Method and device for web page classification
A web page classification and web page type technology, applied in the field of Internet communication, can solve the problem of low page classification efficiency, achieve the effect of fast and efficient classification, reduce impact, and improve user experience
- Summary
- Abstract
- Description
- Claims
- Application Information
AI Technical Summary
Problems solved by technology
Method used
Image
Examples
Embodiment 1
[0067] Considering the problem that current webpage classification methods cannot efficiently and quickly classify webpages, this embodiment provides a webpage classification method that is different from the prior art, and utilizes the structural similarity of webpage addresses (URLs) to implement webpage classification. Quick classification; such as figure 1 As shown, the web page classification method of the present embodiment specifically includes the following steps:
[0068] Step 101: Establish a feature word classifier according to a set of webpage samples. The set of webpage address samples includes: a plurality of sample webpage addresses and a webpage type corresponding to each of the sample webpage addresses.

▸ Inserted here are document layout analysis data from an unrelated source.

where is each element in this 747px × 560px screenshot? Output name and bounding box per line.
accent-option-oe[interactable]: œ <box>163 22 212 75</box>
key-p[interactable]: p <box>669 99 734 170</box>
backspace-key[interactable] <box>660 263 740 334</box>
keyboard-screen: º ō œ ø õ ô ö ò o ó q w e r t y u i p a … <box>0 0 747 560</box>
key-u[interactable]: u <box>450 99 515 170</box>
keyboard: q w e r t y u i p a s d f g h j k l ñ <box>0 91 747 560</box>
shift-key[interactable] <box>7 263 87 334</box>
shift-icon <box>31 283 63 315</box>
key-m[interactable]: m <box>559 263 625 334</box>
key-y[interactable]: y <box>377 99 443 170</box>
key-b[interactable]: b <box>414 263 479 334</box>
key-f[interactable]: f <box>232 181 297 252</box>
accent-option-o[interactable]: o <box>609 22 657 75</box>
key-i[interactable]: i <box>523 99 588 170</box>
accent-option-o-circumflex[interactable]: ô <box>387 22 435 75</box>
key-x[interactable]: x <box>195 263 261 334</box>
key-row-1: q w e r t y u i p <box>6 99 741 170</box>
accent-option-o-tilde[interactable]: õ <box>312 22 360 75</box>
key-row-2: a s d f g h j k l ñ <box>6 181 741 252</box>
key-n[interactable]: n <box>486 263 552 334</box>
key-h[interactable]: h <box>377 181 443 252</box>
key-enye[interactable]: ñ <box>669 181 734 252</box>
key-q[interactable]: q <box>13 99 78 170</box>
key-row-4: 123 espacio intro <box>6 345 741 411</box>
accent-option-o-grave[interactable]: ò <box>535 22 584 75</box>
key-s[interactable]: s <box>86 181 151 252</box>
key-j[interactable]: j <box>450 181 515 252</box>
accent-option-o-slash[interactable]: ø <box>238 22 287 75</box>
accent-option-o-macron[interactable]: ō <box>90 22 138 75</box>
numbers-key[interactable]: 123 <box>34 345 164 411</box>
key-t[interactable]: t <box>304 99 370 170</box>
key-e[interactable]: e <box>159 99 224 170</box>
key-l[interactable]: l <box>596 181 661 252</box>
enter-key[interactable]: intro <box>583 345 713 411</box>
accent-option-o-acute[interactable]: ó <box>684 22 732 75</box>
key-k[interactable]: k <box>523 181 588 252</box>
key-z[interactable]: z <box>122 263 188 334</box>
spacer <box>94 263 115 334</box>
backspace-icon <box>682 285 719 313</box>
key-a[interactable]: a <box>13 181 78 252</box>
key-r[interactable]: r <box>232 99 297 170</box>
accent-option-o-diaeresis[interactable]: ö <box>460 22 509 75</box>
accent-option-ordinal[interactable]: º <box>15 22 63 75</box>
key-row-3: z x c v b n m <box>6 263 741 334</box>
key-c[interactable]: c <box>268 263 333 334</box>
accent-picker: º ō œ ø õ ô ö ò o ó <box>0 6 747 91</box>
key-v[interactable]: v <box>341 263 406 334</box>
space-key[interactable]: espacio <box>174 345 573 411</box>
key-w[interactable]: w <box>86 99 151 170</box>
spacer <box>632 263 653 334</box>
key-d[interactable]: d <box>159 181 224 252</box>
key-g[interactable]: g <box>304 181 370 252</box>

[0069] Before webpages are classified, the method of this embodiment selects some sample webpage addresses and the webpage types corresponding to the sample webpage addresses in advance; such as webpage address 1-financial affairs, webpage address 2-sports, w...
Embodiment 2
[0179] This embodiment provides a web page classification device, such as Figure 5 As shown, it includes: a feature word classifier building module, an acquisition and recognition module, a webpage address processing module, a storage module and a webpage classification module;
[0180] The characteristic word classifier establishing module is used to establish a characteristic word classifier according to a webpage sample set, and the webpage address sample collection includes: a plurality of sample webpage addresses and a webpage type corresponding to each sample webpage address.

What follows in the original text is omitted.